**Exercise brief**
Start at the line in the entries below that contains "XML (174, 663)", stop at the line that contains "muffin [muffin (4 items)] (340, 2376)", and output exactly the lines in that span, both ends included.

**Records for the exercise**
--------
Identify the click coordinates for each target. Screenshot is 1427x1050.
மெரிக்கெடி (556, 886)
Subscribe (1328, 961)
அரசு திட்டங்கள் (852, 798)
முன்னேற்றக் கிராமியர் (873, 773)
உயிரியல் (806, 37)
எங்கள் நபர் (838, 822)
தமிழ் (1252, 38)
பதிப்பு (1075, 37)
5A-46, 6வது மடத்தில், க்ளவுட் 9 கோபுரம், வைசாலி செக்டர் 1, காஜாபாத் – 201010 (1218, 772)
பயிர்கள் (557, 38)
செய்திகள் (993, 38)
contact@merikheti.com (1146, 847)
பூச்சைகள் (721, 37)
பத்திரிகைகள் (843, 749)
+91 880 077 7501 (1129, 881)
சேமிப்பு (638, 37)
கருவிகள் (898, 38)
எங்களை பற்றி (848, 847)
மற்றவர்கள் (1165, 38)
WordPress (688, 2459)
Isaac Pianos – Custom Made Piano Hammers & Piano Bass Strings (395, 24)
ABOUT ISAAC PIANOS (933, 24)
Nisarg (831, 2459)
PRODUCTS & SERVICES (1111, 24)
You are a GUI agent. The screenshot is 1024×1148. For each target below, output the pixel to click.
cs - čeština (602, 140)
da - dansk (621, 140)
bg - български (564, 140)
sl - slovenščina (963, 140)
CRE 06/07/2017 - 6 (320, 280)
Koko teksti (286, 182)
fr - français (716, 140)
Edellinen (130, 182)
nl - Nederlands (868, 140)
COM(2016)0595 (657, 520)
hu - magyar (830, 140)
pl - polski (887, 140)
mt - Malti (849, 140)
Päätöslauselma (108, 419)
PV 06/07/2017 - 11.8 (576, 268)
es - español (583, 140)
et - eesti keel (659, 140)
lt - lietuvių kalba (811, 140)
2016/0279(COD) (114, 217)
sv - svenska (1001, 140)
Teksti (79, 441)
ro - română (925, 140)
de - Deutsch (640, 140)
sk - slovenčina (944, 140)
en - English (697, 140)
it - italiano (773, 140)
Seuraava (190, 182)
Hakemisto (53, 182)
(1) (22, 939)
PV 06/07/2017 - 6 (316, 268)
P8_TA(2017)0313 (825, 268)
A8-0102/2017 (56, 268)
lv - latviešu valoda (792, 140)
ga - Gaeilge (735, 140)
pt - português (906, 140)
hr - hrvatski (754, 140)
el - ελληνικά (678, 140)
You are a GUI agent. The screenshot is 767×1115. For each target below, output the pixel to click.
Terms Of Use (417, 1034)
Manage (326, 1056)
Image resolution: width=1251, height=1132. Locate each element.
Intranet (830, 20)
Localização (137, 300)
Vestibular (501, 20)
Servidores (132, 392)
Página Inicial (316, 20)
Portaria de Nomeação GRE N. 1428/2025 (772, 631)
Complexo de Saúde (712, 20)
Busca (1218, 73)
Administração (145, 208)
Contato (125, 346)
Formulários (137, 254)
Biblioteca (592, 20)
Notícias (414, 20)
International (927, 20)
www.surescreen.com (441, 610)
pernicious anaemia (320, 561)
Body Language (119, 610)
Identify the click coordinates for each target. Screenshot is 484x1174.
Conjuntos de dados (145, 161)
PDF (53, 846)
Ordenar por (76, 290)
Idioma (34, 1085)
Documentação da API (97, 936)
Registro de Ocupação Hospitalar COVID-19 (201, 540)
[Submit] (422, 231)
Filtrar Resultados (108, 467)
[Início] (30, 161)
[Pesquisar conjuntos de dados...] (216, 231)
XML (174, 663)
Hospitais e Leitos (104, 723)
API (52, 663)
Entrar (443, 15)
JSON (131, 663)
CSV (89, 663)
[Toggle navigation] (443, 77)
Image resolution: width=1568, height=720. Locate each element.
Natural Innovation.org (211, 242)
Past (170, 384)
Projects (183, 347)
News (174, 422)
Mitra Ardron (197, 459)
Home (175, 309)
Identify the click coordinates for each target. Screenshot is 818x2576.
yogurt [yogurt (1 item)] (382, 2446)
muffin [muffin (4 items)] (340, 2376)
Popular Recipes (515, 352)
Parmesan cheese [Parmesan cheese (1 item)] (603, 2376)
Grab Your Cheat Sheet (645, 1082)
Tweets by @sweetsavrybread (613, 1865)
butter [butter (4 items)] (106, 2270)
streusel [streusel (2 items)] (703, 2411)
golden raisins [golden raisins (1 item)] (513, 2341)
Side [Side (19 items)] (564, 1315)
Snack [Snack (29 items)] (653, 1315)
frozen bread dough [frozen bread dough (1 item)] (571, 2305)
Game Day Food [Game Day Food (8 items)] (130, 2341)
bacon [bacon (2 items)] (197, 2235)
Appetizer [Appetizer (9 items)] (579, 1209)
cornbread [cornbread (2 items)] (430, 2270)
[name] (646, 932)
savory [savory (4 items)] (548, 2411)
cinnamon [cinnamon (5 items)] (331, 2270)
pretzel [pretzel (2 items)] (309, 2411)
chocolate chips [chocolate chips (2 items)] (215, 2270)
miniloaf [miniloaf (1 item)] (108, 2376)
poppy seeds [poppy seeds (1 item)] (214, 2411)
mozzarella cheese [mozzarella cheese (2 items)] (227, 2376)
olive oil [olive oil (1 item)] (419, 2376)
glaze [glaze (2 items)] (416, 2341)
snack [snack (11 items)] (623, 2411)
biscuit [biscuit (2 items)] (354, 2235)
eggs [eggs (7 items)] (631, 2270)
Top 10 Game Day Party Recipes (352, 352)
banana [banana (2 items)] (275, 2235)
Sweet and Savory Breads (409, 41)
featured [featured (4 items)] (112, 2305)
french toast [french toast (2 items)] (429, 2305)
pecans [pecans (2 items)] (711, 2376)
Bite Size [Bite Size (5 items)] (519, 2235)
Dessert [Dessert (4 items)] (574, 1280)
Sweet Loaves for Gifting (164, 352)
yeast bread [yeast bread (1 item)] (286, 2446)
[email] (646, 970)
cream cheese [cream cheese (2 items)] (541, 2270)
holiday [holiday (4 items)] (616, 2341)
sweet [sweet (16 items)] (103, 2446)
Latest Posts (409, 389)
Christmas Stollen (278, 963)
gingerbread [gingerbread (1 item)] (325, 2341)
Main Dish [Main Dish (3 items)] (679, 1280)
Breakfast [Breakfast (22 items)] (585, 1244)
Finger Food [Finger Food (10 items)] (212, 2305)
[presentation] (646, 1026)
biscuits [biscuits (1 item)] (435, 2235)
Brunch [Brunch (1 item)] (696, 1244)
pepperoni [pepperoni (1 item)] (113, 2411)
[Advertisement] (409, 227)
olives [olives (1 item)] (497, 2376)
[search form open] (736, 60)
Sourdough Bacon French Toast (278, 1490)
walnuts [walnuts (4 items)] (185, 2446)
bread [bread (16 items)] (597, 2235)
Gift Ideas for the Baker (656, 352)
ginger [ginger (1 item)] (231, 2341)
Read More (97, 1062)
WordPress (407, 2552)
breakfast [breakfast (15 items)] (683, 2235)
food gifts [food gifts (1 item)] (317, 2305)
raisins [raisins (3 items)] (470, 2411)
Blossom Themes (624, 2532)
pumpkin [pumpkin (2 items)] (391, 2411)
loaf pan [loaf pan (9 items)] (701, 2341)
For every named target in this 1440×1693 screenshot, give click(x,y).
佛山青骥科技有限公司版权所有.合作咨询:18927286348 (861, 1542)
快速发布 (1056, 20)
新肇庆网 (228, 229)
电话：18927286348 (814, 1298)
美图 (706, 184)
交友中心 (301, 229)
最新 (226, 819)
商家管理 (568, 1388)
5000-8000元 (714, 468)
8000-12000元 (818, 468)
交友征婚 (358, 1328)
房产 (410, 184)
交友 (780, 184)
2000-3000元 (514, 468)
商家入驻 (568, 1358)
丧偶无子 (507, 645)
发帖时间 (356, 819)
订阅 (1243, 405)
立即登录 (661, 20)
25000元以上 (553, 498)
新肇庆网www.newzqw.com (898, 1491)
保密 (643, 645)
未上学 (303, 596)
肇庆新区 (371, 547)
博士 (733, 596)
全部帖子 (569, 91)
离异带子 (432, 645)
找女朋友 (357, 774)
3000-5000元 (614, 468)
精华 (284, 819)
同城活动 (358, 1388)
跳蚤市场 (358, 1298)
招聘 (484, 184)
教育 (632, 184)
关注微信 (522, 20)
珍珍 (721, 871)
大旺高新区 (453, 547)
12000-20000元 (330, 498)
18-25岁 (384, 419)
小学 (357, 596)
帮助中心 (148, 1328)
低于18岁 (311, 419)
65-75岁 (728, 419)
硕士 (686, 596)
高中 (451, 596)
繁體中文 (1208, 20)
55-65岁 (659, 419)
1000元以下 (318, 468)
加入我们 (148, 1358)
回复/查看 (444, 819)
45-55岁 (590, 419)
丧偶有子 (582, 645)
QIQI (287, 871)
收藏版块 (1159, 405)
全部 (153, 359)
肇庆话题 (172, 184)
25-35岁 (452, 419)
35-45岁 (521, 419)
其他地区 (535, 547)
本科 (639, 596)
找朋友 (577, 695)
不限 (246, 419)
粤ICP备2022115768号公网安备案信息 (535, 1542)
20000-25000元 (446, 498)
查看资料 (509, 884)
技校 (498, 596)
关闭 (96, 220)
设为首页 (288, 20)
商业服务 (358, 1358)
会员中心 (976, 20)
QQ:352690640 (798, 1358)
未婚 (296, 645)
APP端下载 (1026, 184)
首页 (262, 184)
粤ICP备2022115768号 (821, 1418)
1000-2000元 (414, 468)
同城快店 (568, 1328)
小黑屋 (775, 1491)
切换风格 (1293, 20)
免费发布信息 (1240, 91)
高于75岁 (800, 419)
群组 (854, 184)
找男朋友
--------
**Expected output**
XML (174, 663)
Hospitais e Leitos (104, 723)
API (52, 663)
Entrar (443, 15)
JSON (131, 663)
CSV (89, 663)
[Toggle navigation] (443, 77)
Image resolution: width=1568, height=720. Locate each element.
Natural Innovation.org (211, 242)
Past (170, 384)
Projects (183, 347)
News (174, 422)
Mitra Ardron (197, 459)
Home (175, 309)
Identify the click coordinates for each target. Screenshot is 818x2576.
yogurt [yogurt (1 item)] (382, 2446)
muffin [muffin (4 items)] (340, 2376)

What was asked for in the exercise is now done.